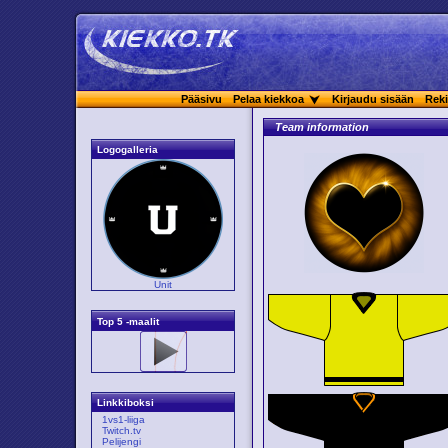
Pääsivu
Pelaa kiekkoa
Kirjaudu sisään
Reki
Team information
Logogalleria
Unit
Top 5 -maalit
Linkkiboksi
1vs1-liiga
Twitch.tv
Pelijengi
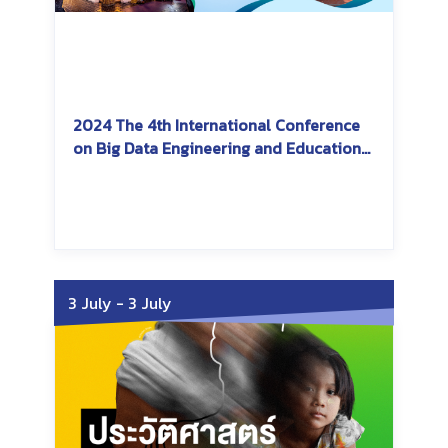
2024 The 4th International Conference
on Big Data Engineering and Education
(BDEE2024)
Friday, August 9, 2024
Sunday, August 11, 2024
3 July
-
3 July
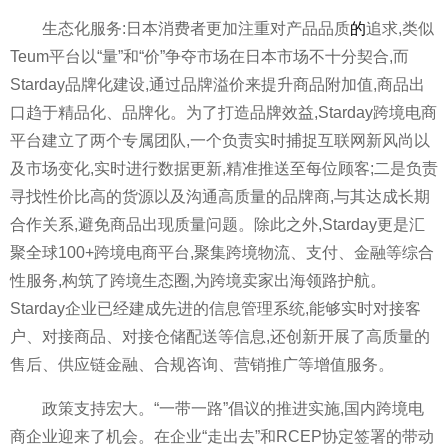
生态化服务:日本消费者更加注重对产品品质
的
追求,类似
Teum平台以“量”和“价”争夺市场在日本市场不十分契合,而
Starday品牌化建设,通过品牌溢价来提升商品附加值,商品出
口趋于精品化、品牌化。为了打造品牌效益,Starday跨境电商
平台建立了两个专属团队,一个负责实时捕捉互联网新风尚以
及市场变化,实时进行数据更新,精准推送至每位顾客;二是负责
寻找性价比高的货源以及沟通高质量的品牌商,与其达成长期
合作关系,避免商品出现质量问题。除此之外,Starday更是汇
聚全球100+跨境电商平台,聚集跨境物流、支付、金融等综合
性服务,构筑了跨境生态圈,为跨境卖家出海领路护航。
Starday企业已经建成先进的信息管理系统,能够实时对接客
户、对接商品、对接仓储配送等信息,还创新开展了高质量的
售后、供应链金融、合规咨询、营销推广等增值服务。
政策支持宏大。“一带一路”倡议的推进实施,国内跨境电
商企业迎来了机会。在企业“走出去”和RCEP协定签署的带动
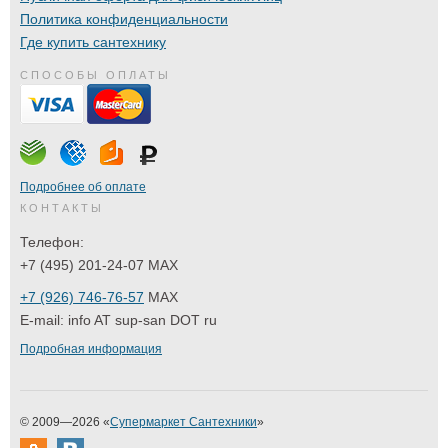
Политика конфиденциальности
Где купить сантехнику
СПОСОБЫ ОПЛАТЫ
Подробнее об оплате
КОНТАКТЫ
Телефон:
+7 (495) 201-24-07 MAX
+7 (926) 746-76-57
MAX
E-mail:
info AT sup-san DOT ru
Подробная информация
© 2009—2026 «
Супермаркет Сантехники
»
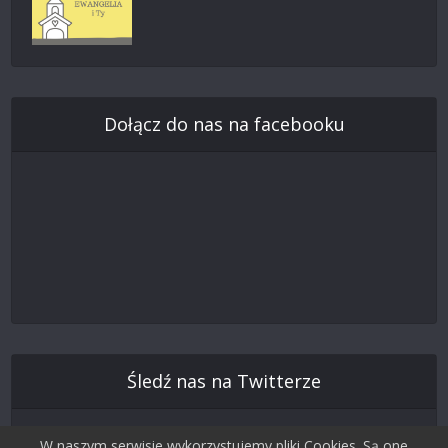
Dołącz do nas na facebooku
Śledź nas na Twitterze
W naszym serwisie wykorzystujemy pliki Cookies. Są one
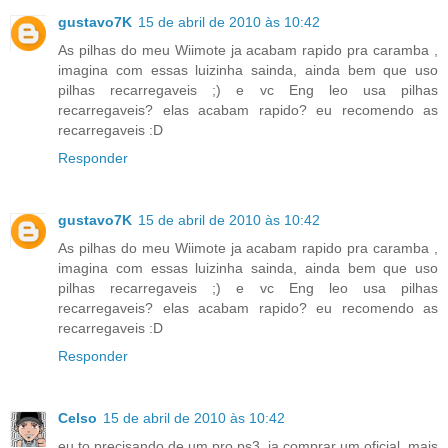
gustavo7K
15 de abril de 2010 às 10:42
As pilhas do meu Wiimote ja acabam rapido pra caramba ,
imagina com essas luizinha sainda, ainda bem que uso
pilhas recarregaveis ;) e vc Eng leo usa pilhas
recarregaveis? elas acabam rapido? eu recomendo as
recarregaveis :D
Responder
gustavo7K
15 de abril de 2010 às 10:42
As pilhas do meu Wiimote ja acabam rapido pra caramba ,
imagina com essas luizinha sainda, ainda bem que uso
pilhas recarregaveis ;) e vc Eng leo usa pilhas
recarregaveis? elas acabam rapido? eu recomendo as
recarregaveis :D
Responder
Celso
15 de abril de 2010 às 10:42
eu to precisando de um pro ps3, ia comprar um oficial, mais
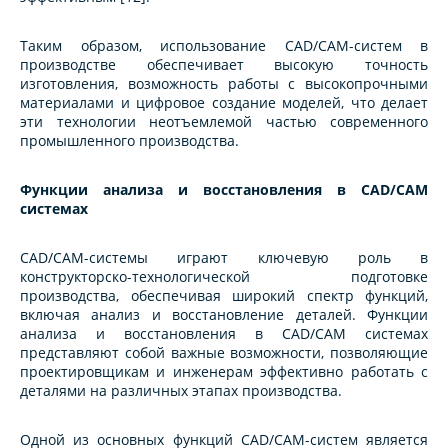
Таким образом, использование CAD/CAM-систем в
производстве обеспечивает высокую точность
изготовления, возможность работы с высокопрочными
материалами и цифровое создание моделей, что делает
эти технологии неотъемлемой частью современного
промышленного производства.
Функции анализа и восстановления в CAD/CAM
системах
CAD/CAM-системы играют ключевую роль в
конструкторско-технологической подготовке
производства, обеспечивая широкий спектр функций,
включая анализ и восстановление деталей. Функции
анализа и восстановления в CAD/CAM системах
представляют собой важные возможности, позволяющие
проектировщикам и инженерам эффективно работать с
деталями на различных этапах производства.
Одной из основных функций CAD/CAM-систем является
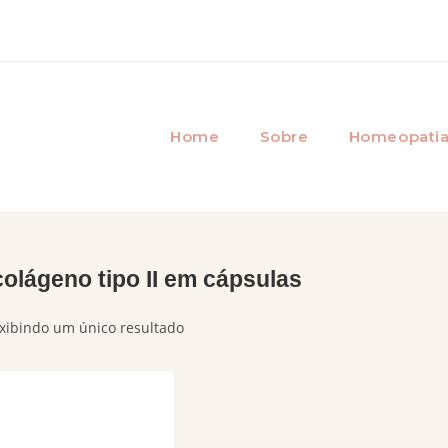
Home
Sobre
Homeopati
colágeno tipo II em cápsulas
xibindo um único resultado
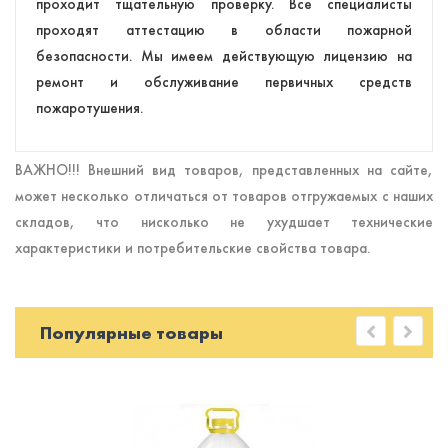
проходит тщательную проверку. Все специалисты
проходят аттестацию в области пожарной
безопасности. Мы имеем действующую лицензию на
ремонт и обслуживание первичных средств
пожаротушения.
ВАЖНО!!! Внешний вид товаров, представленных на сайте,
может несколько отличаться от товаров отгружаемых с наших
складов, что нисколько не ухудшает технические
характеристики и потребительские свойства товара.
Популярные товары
•••
◆ Your task ◆
Please tally the lines in the data above containing the string "функций", and give the number alone.

◆ Solved exercise ◆
2